What is required →
Among the entries below, copy every line that carries the word "each".

The records →
- - -
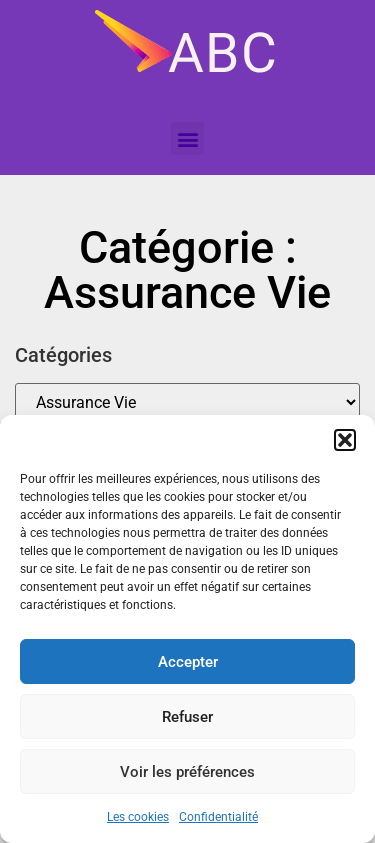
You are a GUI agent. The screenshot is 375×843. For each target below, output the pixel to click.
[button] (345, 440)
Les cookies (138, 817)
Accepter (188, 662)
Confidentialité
- - -
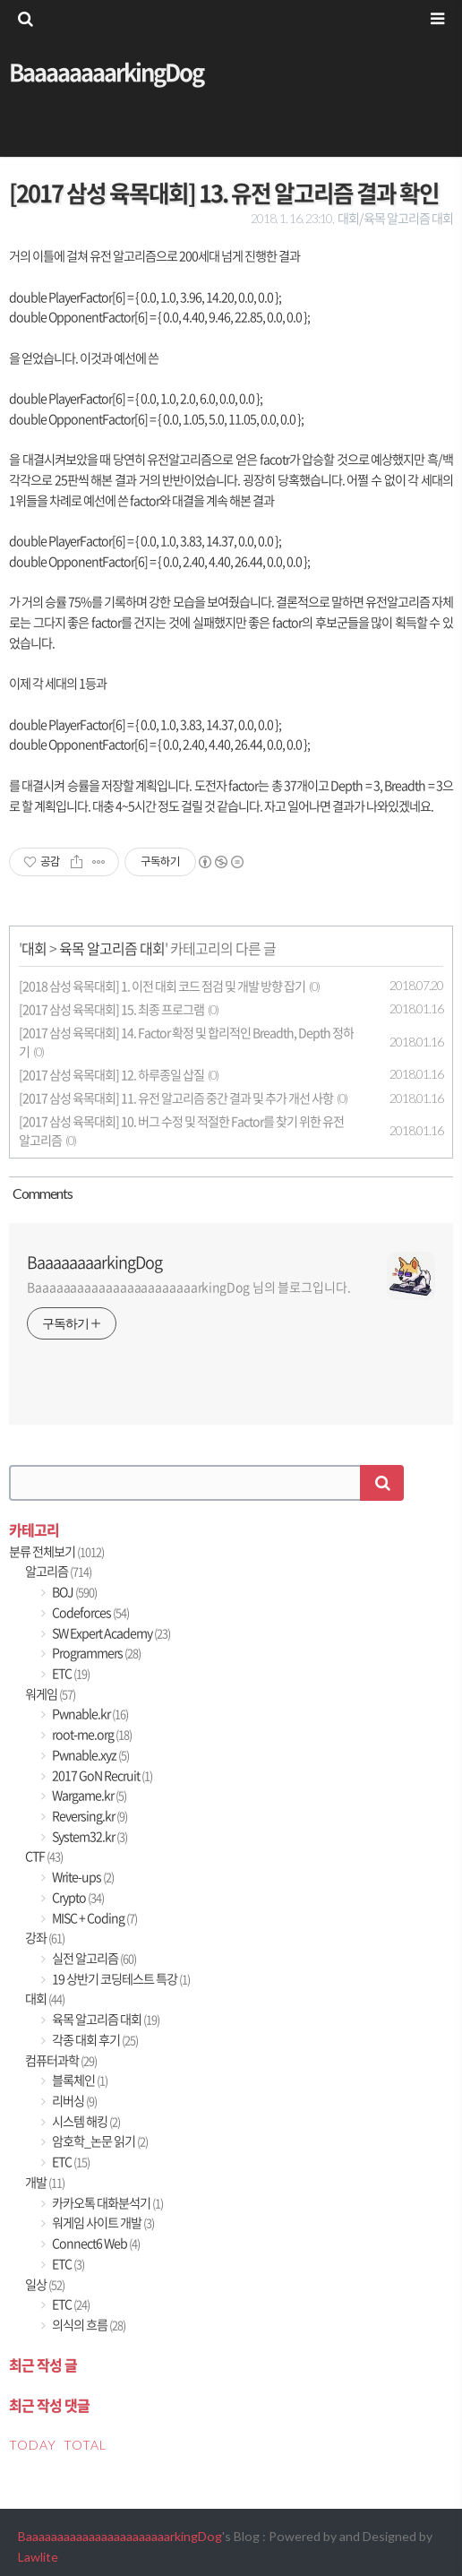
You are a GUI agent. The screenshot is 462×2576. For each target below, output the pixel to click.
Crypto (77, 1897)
- - -
Answer space →
You are a GUI agent. The screenshot is 375×843. For each target below, output the pixel to click.
You are a GUI agent. The screenshot is 462×2576. For each target below, output the pixel to click.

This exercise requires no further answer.